## PROVIDED RECORDS
⟨
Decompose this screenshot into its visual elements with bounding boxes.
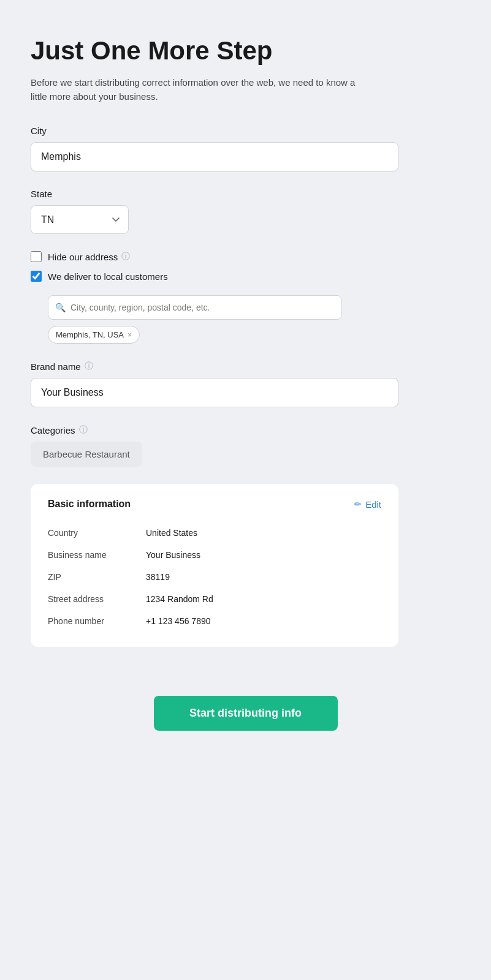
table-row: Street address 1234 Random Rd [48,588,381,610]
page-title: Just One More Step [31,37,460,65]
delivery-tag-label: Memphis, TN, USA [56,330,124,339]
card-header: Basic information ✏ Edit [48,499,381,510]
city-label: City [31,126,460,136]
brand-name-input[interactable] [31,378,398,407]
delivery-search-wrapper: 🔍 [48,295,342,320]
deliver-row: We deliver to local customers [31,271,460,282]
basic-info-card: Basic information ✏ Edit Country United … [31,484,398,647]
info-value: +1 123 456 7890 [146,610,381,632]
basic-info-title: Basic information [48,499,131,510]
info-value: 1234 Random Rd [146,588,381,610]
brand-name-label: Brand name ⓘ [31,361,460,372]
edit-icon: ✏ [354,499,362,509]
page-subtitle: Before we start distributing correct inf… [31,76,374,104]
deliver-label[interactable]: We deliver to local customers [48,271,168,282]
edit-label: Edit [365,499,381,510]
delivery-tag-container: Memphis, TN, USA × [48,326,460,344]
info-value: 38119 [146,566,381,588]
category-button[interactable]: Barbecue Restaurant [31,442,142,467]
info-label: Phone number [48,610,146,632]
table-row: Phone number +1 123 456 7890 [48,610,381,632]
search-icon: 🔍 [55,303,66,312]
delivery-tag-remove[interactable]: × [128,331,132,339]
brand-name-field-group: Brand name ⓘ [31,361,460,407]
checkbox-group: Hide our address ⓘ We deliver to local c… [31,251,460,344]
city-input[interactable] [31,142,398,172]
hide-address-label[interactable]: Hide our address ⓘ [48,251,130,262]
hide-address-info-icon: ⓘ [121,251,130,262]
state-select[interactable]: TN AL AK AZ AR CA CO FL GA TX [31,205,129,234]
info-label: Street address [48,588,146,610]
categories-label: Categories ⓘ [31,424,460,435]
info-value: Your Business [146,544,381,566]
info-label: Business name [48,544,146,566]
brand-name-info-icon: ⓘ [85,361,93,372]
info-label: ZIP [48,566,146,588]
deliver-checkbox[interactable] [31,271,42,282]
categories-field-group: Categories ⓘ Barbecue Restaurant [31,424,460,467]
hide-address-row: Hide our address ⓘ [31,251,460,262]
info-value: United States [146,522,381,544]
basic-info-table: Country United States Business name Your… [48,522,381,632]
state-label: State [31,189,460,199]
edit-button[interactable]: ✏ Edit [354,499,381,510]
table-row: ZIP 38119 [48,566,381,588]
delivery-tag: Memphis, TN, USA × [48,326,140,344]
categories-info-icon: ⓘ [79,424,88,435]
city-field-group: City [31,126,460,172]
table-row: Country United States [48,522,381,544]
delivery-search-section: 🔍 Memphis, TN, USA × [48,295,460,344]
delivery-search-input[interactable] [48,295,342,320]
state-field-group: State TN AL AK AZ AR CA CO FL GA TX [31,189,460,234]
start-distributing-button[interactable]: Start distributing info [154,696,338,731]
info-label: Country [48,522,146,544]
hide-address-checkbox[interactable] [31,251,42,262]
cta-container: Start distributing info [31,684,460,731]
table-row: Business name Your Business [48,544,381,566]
⟩
## DIRECTIONS
Please report how many lines in the listing above contain the word "name", and give nothing but the number.

## WRITTEN RESPONSE
7